Regional Meeting, October 16, 2004


The Bushmen of Botswana


Bushmen bring land fight to US



By Anton Ferreira


Washington - African hunter-gatherers who the Botswana government has ousted from their traditional lands brought their cause to Washington on Friday, seeking support in a battle they say revolves around diamond wealth.


Bushman elder Roy Sesana, wearing a headdress of beads and antelope horns, told a news conference the Botswana government had forced his people from their territory in the Central Kalahari Game Reserve because it wanted to make the land available for diamond mining.


"I was told this by three ministers. They told me we have to move because we cannot stay where there are mines," Sesana said through an interpreter. "I said, 'The diamonds are the remains of our ancestors'."

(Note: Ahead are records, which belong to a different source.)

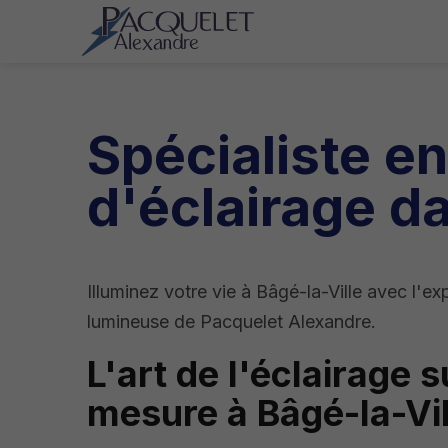
Spécialiste en
d'éclairage da
Illuminez votre vie à Bâgé-la-Ville avec l'ex
lumineuse de Pacquelet Alexandre.
L'art de l'éclairage s
mesure à Bâgé-la-Vil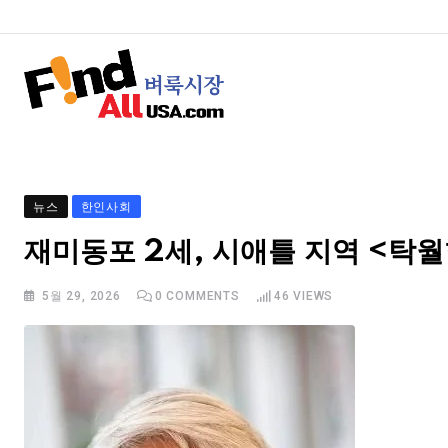
뉴스
한인사회
재미동포 2세, 시애틀 지역 <탁
5월 29, 2026
0
COMMENTS
46
VIEWS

'The diamonds are the remains of our ancestors'        

An official of the Botswana Embassy in Washington, John Moreti, who was in the audience, took issue with Sesana. "There are certainly no plans to do a diamond mine in the area," he said.


"My question is, how many Basarwa (Bushmen) does Roy represent? I think he represents one percent."


"I represent all the Bushmen," Sesana replied.


The Gaborone government has relocated about 2 500 Bushmen over the past 18 months from the desert game reserve, which is about the size of Switzerland, into resettlement camps where it says they can be better integrated into mainstream society.


The Bushmen are descended from the earliest inhabitants of southern Africa but have been driven from most of their original territory by black pastoral tribes - like the present rulers of Botswana - and white settlers.



'Our kids have been taught bad ideas'   

Sesana said his people were not interested in the cattle and corn porridge the government provided in the new settlements.


"Our ancestors are buried in the game reserve. In the resettlement areas, if you get sick you don't know with whom you can communicate. That's why our death rate is so high," he said.


He said losing their traditional way of life had exposed his people to alcoholism and Aids.


"Our kids have been taught bad ideas," he said.


Sesana is touring the United States with a group of fellow Bushmen to raise money for a court case they have brought in Gaborone to fight their eviction from the game reserve.